Well, her working hours had come, and it was time to tell her that. “Why don’t you come up to the pilot house for a lesson today, my lady?” He used the title like a lever, to remind her of her duties.

It didn’t work. She sighed a sweet breath that he couldn’t smell, trapped as he was in an olfactory cocoon that reflected his own sweat and exhalations. “I really need to get up to speed on all this material about ship owning and cargo runs and explorations. But I’ll come by tomorrow, all right?”

Don’t worry about tomorrow; tomorrow will be anxious for itself.

He tried to keep the accusation out of his voice when he said, “That’s what you told me yesterday.”

She dramatically raised one hand into the frame, leaning her head against its fingertips. The pose distorted her countenance into long-suffering contempt. “Look. This stuff is important, okay? And there’s a lot of it. I just need some time. If I make it to you tomorrow, that’s great. If I don’t, I’ll get there when I can.” She straightened and took her hand back out of the frame, as if she could turn the teasing smile on and the contempt off. “Of course, this’ll go faster if no one keeps calling me to interrupt, right?”
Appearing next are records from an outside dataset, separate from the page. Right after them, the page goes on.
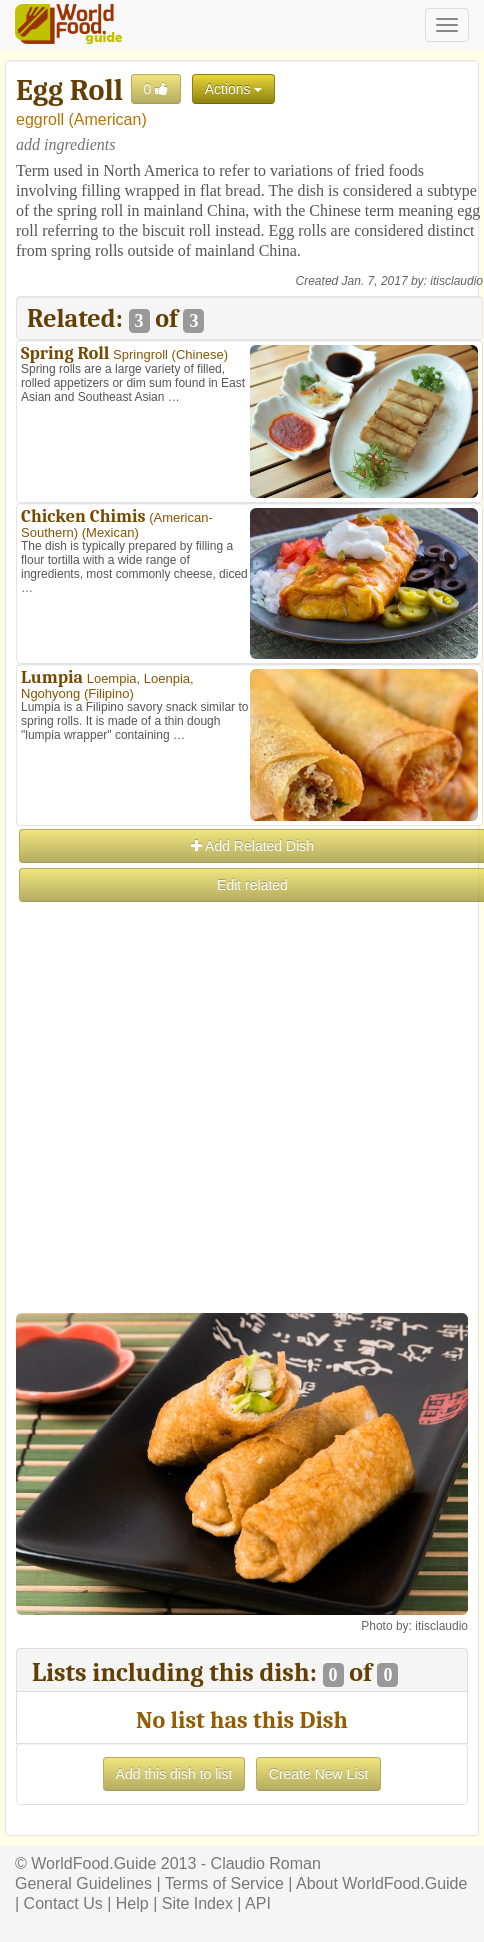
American (108, 119)
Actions (234, 89)
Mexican (110, 532)
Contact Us (63, 1903)
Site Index (197, 1903)
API (258, 1903)
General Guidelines (83, 1883)
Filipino (108, 693)
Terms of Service (224, 1883)
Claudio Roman (266, 1863)
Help (132, 1903)
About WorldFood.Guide (381, 1883)
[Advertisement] (241, 1146)
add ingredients (65, 144)
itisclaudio (456, 281)
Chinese (200, 354)
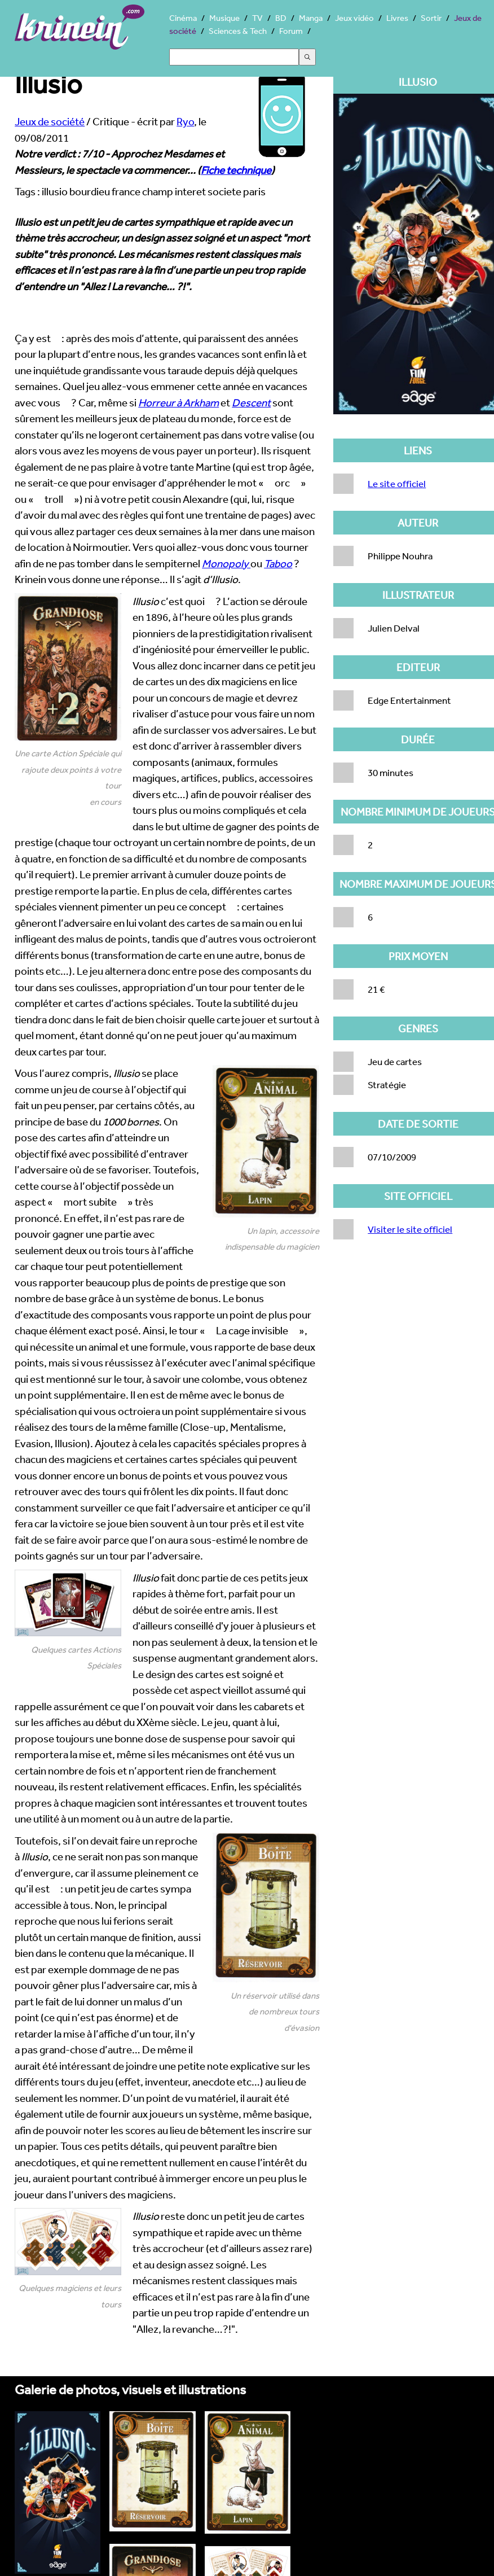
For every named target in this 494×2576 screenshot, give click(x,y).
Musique (224, 17)
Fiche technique (236, 170)
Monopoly (226, 563)
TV (257, 17)
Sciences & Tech (238, 30)
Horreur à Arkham (178, 402)
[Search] (234, 57)
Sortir (431, 17)
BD (280, 17)
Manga (311, 17)
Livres (397, 17)
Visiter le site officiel (410, 1229)
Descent (251, 402)
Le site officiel (397, 483)
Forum (291, 30)
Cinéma (183, 17)
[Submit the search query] (307, 57)
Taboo (278, 563)
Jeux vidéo (354, 17)
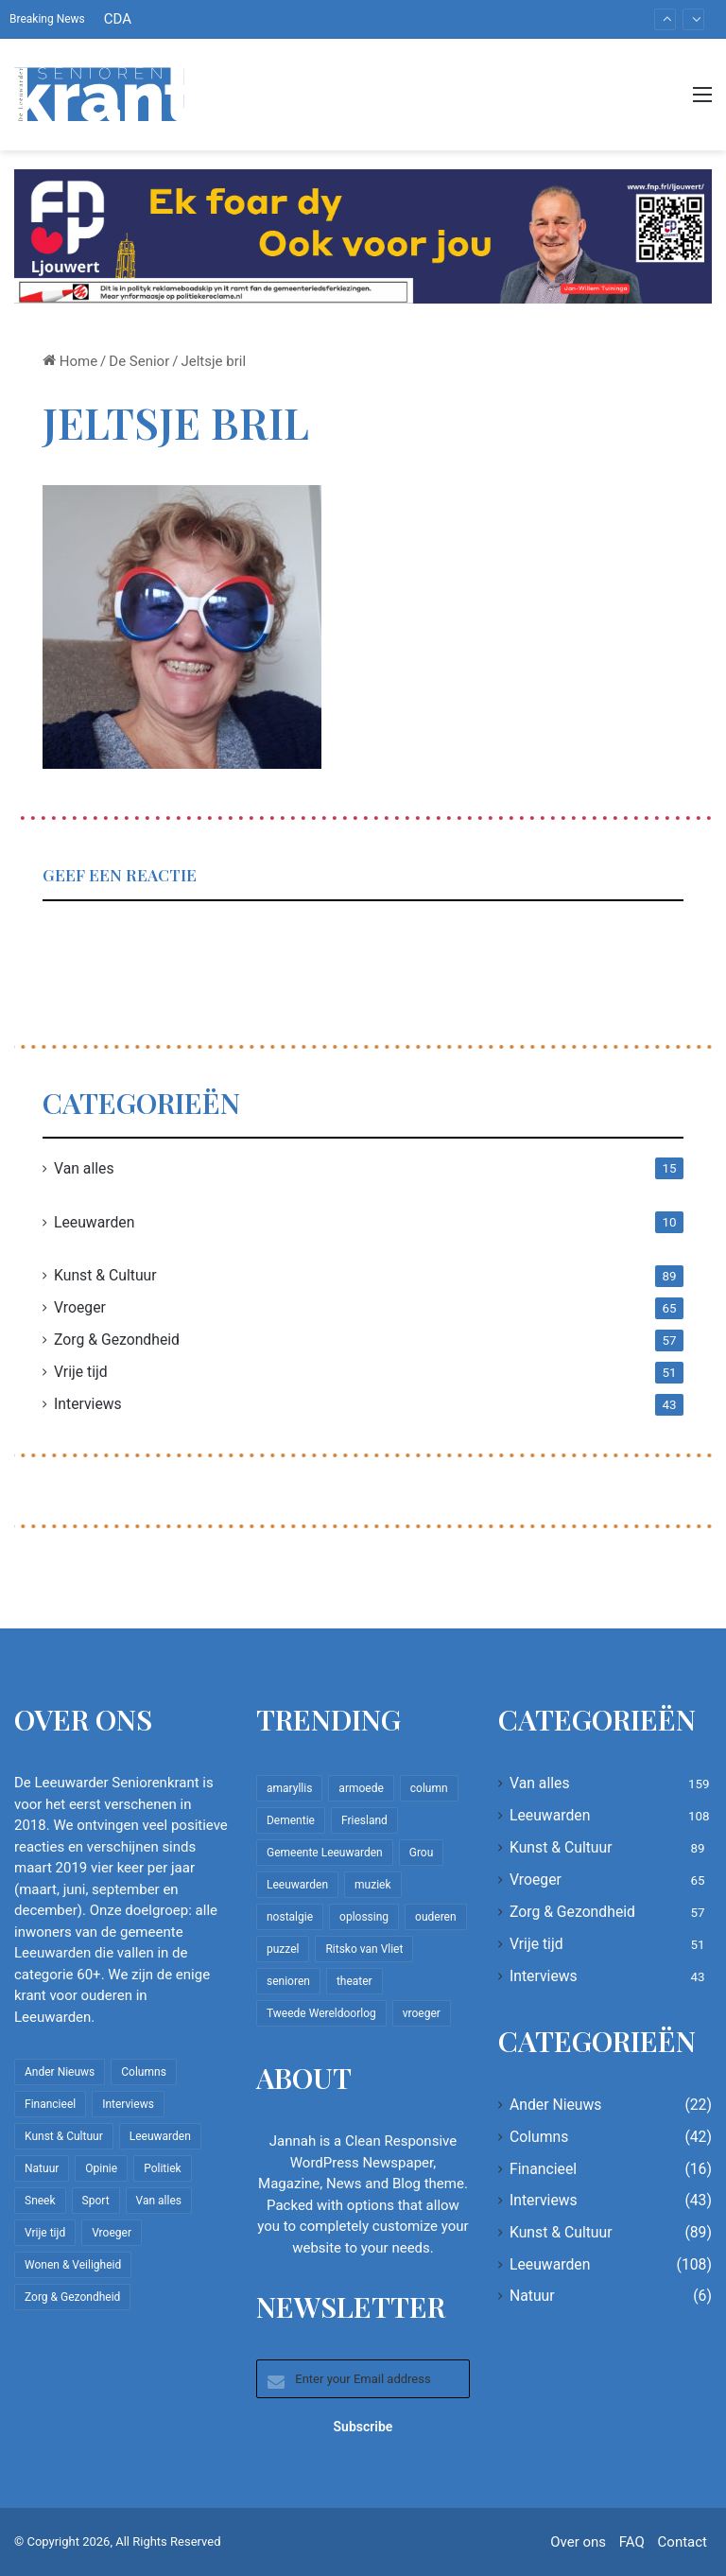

She definitely wasn’t coming up to learn and relieve him today, then. Didn’t she realize that no one knew how to keep an eye on things while he slept?

He grumbled, “Right,” and ended the call. He supposed he should’ve waited for her to do it. She was Queen, after all. But if he’d had to look at her for one more moment, his heart would have withered and his lungs would have dried up, and where would that have put the ship? It’d put the Cauldron without a pilot, that’s where.

Fuck! He slammed a hand against the wall next to the built-in screen, popping open a panel in the process. Double-fuck! There were no spare things to throw in the efficient pilot house, no space to pace, no compatriots to yell with.